Mantan jenderal ini juga menegaskan kembali rekam jejaknya yang diklaim selalu sejalan dengan arus perubahan besar di Indonesia. Prabowo menyatakan bahwa selama masa pengabdiannya di militer, ia tetap menjadi pendukung setia sistem demokrasi dan agenda reformasi yang telah menjadi fondasi politik bangsa sejak akhir dekade 90-an.
Ancaman terhadap demokrasi saat ini, menurut Prabowo, telah bertransformasi ke bentuk yang lebih canggih melalui penggunaan teknologi digital untuk merusak tatanan sosial. Ia menunjuk adanya upaya sistematis menggunakan algoritma, akun-akun robot, hingga tenaga pendengung atau buzzer untuk menyebarkan fitnah yang ditujukan langsung kepada masyarakat dan generasi muda.

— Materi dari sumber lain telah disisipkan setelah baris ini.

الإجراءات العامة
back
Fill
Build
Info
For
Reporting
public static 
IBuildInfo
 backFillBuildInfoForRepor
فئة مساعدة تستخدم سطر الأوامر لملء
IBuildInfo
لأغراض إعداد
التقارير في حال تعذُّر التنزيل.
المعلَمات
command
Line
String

Meski serangan informasi tersebut dirancang secara terstruktur, Prabowo mengaku optimis bahwa rakyat Indonesia memiliki ketahanan mental yang cukup kuat untuk tidak mudah disesatkan. Ia mengapresiasi kecerdasan publik yang dianggapnya sudah mampu memilah mana informasi yang valid dan mana yang hanya merupakan upaya adu domba demi kepentingan kelompok tertentu.
Analisis Redaksi
Pernyataan Prabowo Subianto ini menunjukkan adanya pergeseran fokus ancaman keamanan nasional dari bentuk fisik ke ranah digital dan finansial. Dengan menyebut spesifik mengenai manipulasi algoritma dan penggunaan robot, Presiden sedang memberikan sinyal bahwa pemerintahannya menyadari betul risiko cyber-politics yang dapat mendistorsi kehendak murni rakyat dalam setiap proses politik.

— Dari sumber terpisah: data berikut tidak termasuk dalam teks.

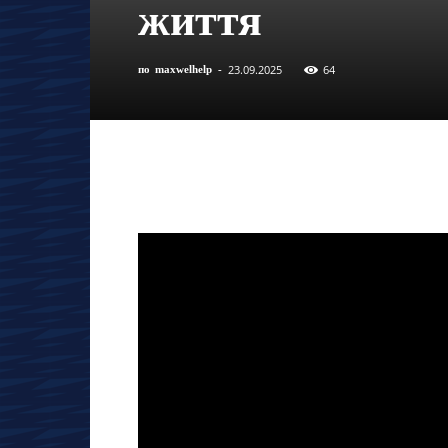
життя
23.09.2025
64
по
maxwelhelp
-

Hal yang perlu diwaspadai adalah bagaimana pernyataan ini akan diterjemahkan menjadi kebijakan konkret, terutama dalam memperketat pengawasan terhadap aliran dana politik dan regulasi konten digital. Pidato ini sekaligus menjadi pesan bagi para aktor politik dan pemilik modal bahwa ruang gerak untuk melakukan pembajakan demokrasi melalui jalur belakang kini berada dalam radar pemantauan ketat otoritas negara.